Let’s face it. Computers and mobile devices are here to stay. Our kids are digital natives who have been born into an more advanced technological society than you and I were born into. And our kids need to know how to make the most of that technology, but in a healthy and productive way.
#1…Model healthy habits
Mike and I are always reminding each other that “our kids will become us”. What are your kids learning as they observe your media habits? Do you surf the web excessively, getting sucked into Pinterest and the Blogsphere? Do you text and message compulsively, making response to notifications a priority in your life? Your kiddos are watching and learning. Consider exactly what they are learning as they observe your media habits.
#2…Identify useful & productive screen time
No one can deny that digital tools make our lives so much easier. Online shopping and banking…video chats with long-distance family…work productivity apps…what would we do without them? But, the Internet can also make our lives worse if we let it suck our time away and entice us with mindless entertainment. Same goes for our kids. It is important for your family to differentiate between worthwhile tech time and useless tech time. To learn the difference, read “Are Your Kids Wasting Time on Electronics? 3 Questions to Ask.”

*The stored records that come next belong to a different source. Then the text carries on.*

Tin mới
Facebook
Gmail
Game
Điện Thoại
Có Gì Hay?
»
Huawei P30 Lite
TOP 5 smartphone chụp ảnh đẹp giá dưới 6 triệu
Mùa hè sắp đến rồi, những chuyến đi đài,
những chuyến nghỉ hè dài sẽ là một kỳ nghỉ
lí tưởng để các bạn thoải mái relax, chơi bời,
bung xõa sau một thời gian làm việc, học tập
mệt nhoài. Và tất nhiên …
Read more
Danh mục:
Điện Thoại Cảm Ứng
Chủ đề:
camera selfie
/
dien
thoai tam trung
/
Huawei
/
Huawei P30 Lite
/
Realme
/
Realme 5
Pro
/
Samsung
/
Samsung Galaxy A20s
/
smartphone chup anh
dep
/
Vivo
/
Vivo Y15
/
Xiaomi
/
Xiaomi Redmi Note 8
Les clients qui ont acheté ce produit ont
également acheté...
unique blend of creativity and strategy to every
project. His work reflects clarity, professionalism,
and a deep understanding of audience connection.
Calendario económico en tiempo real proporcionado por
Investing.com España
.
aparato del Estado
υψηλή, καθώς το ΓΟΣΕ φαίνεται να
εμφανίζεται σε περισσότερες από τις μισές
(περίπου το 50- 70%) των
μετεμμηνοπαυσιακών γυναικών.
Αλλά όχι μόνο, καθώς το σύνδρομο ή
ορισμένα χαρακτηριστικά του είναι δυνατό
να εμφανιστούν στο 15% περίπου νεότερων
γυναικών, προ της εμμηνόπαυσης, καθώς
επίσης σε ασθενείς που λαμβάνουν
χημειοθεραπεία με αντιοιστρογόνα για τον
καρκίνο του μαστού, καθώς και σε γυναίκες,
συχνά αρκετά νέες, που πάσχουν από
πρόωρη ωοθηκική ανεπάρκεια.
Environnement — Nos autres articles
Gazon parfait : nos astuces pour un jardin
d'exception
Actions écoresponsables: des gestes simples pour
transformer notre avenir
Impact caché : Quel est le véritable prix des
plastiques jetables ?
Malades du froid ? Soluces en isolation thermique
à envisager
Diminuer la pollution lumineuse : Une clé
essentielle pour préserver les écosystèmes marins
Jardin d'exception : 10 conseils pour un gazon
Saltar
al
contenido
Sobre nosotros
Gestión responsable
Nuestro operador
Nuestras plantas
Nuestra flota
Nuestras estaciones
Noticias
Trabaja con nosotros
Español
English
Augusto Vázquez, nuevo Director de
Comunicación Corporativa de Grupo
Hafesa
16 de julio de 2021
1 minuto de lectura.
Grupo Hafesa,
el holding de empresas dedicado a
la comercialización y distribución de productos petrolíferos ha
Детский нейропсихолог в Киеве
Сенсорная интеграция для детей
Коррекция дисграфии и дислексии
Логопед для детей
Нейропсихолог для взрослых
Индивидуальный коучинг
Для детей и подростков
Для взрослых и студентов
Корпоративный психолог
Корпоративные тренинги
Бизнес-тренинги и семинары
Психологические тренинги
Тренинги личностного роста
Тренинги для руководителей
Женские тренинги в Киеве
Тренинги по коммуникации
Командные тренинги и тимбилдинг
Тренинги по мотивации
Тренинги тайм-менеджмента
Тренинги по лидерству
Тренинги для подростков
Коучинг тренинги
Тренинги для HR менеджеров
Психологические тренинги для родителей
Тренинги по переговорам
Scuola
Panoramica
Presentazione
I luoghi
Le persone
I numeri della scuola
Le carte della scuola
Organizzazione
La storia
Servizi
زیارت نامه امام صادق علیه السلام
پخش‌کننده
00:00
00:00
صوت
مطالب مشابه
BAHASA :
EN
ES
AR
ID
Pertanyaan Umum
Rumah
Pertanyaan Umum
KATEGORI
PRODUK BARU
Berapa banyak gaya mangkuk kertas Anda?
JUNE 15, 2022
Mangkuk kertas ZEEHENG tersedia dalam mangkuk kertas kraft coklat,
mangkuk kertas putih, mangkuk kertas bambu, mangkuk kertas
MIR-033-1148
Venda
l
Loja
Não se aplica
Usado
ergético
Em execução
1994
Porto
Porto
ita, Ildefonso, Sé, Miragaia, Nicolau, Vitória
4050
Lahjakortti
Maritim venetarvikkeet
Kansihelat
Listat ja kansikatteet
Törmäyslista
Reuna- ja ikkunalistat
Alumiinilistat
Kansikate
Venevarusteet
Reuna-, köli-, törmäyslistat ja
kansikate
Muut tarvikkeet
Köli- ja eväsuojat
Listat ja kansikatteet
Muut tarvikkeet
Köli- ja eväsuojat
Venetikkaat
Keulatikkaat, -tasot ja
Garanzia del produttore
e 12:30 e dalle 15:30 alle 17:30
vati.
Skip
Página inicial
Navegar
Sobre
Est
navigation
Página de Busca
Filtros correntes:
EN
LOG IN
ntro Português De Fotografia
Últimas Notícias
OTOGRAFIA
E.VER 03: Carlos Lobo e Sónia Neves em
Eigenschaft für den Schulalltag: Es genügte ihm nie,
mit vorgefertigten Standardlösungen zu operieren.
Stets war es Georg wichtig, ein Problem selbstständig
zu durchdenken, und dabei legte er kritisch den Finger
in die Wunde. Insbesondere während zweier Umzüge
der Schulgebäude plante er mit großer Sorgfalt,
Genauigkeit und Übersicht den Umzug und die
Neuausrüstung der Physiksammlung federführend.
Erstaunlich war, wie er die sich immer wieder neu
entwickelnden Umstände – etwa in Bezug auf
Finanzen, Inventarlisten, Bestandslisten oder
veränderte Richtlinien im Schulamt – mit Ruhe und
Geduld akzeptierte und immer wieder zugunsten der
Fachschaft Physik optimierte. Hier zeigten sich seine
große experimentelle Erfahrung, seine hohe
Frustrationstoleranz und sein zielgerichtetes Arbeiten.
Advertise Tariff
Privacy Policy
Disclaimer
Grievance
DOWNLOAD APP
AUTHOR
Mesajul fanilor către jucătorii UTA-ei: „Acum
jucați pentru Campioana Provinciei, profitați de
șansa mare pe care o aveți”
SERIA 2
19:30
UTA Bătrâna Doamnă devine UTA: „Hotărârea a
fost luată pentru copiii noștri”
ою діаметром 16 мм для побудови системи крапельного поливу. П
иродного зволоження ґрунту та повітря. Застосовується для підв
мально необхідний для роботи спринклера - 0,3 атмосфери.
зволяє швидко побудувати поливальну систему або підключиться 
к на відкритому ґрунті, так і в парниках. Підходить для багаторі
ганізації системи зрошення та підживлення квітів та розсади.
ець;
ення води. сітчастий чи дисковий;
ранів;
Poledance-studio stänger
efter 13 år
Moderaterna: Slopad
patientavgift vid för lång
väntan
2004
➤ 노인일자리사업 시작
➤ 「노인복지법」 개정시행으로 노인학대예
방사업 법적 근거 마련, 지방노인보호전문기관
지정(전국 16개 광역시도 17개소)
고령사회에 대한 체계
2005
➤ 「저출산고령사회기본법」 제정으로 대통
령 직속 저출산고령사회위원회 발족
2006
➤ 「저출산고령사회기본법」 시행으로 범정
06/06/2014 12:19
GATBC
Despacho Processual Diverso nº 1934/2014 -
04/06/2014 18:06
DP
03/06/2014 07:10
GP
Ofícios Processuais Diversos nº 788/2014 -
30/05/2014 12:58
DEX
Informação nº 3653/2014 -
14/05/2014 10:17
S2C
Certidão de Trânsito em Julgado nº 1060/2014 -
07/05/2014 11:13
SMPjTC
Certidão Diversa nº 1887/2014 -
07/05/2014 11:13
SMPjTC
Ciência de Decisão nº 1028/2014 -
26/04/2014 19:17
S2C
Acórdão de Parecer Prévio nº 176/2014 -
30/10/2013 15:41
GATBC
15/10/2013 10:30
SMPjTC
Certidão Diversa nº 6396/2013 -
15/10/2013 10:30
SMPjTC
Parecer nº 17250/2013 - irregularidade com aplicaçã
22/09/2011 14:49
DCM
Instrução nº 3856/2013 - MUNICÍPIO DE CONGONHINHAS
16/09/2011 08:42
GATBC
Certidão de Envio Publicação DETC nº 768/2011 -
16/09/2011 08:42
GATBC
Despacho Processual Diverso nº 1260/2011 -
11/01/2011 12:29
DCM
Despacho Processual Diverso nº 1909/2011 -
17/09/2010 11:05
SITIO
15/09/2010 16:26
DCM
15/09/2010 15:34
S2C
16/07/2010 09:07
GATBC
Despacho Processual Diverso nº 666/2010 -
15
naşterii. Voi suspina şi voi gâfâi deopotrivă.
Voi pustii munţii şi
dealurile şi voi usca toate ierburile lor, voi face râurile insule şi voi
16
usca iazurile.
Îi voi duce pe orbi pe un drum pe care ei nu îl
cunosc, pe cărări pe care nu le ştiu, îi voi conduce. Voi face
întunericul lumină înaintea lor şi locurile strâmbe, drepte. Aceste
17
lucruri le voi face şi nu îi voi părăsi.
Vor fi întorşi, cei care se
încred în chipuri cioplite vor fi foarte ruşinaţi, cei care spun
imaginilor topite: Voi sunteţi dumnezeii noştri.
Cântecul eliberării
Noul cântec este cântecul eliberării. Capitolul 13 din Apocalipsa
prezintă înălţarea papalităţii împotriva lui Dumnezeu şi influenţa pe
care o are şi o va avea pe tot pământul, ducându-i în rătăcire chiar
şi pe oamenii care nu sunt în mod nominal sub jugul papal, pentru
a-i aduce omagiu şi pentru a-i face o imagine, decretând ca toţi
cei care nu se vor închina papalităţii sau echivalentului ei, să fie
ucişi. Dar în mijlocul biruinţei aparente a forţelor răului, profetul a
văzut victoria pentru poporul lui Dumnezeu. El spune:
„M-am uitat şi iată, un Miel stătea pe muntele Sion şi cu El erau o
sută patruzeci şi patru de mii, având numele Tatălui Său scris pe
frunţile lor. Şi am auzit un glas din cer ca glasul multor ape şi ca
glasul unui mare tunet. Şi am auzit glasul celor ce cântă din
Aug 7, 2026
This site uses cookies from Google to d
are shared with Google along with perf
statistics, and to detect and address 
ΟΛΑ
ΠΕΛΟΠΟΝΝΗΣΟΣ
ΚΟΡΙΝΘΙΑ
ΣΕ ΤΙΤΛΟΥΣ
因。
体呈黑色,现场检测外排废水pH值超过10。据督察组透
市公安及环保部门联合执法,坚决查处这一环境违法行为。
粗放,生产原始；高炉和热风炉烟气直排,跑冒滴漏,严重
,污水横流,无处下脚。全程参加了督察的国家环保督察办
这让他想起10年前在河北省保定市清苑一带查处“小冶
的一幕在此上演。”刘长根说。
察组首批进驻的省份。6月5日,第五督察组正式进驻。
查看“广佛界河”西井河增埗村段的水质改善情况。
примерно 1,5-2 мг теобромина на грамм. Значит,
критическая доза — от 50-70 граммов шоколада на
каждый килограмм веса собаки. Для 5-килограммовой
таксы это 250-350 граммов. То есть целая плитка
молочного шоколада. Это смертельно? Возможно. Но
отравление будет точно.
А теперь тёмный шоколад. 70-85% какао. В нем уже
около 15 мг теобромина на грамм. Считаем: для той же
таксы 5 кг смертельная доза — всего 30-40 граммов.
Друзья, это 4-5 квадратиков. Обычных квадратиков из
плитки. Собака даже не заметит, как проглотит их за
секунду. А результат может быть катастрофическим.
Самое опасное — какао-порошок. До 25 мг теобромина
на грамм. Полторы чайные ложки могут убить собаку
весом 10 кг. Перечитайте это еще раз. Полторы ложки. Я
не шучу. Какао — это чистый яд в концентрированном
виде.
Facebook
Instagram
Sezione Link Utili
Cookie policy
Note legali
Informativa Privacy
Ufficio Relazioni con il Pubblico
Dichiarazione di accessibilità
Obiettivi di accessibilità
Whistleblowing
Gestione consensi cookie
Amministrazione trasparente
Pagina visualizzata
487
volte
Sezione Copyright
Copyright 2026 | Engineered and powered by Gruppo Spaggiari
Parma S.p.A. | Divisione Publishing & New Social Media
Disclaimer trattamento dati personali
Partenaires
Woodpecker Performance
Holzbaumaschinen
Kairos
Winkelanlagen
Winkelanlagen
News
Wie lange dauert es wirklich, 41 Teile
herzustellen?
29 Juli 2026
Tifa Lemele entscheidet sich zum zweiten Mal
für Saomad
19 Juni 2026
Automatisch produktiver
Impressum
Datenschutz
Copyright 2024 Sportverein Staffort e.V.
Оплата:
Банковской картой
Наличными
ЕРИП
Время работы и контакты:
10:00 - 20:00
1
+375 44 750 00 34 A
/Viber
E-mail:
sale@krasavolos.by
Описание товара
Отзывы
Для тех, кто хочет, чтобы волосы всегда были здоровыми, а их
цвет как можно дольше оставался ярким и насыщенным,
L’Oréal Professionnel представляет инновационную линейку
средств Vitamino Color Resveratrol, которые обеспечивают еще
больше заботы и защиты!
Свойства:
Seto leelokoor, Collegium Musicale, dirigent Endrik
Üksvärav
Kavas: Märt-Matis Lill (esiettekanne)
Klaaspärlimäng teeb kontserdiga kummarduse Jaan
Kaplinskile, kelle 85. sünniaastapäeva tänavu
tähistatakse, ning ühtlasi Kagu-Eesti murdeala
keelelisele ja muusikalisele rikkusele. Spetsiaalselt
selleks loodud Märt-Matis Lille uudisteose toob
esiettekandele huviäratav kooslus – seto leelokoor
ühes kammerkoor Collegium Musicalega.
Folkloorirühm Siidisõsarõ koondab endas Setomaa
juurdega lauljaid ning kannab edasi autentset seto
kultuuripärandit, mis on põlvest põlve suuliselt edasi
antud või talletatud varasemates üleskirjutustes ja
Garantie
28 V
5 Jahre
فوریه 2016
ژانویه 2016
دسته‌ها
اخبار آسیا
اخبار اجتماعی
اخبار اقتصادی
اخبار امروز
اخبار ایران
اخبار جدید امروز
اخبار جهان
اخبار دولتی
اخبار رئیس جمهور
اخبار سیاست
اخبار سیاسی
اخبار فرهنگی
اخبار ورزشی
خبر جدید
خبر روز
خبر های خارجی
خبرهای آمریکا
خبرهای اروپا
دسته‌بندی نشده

#3…Establish tech device guidelines
I encourage you to develop a standard for tech usage in your family. Your guidelines may not look just like the “Jones’” (just like your eating habits don’t look like theirs). But, you need to find what works for your family so that everyone understands the expectations about screen time. Involve your kids in developing the guidelines so they have more ownership and understanding of your family's standards. Read “Why I Stopped Managing My Kids' Screen Time” to learn what works for our family.
#4…Monitor your family’s digital activities
I’m not going to try and teach you how to monitor your kiddos’ screen time because (being honest here) I am not good at monitoring my own kids. I feel like it’s just one more thing to do. Since my kids have made smart choices so far, I haven’t made it a priority to figure out how to automate the monitoring. So, if you have any tips, chime in. I do know that you can do a search for “monitor kids computer time” or something like that and learn from the experts (something I am “not” in this area)
#5…Work to find a solution when there is a problem
Don’t go on a screen time eradication campaign if your kids mess up. You need to help them form healthy media habits, not alienate them. If the guidelines you established aren’t working, discuss them and adjust. Discover why they don’t work and find a solution. The first tech use standard I set in our home resulted in disaster. I had to micromanage it, and the girls were obsessing over their turn and bickering with each other. When we went to unlimited tech time, we had so much more peace in our home.
So, what do you think, my friend? Do you think you need to help your kids form healthy tech habits? Are these five things realistic? Which do you think will be the hardest for you to implement? Let’s talk about it.